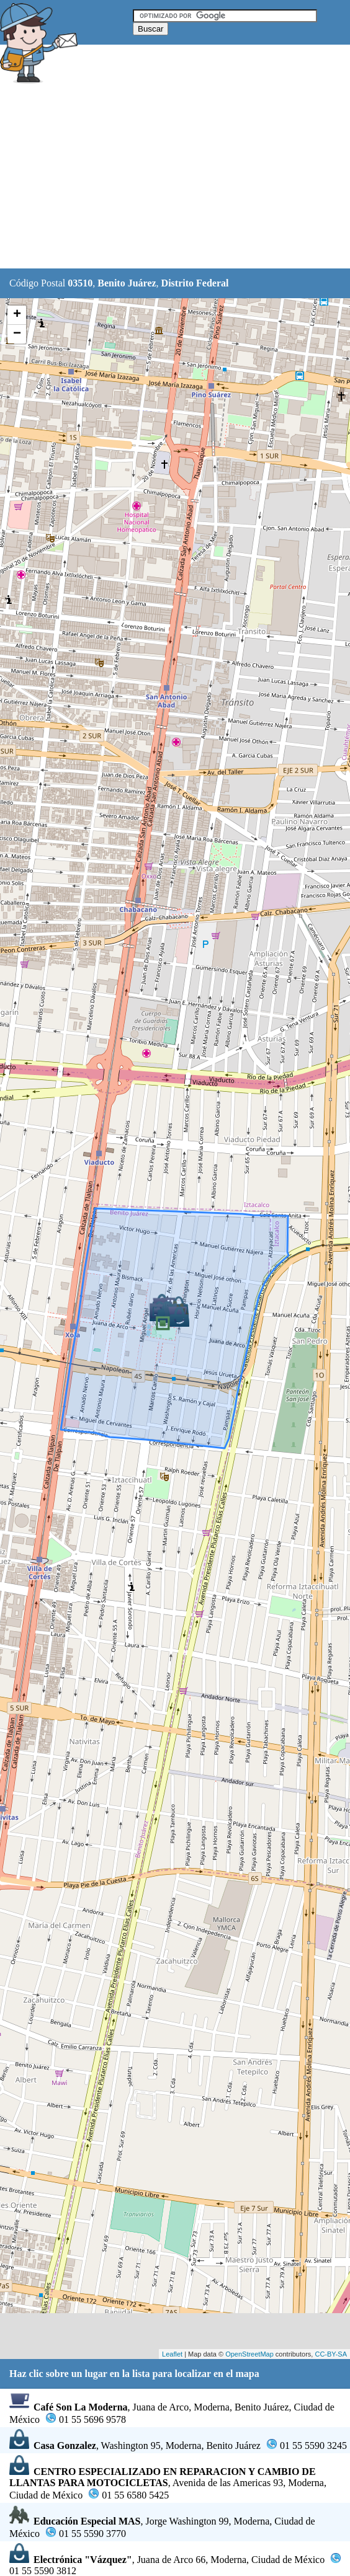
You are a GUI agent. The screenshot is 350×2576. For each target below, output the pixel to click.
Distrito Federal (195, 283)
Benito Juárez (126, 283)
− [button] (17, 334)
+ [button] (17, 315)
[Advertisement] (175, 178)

******

TASK STATEMENT:
Give the data again exactly as written, with no pictures included.

TASK ANSWER:
You are a GUI agent. The screenshot is 350×2576. For each target below, output the pixel to click.
Distrito Federal (195, 283)
Benito Juárez (126, 283)
− [button] (17, 334)
+ [button] (17, 315)
[Advertisement] (175, 178)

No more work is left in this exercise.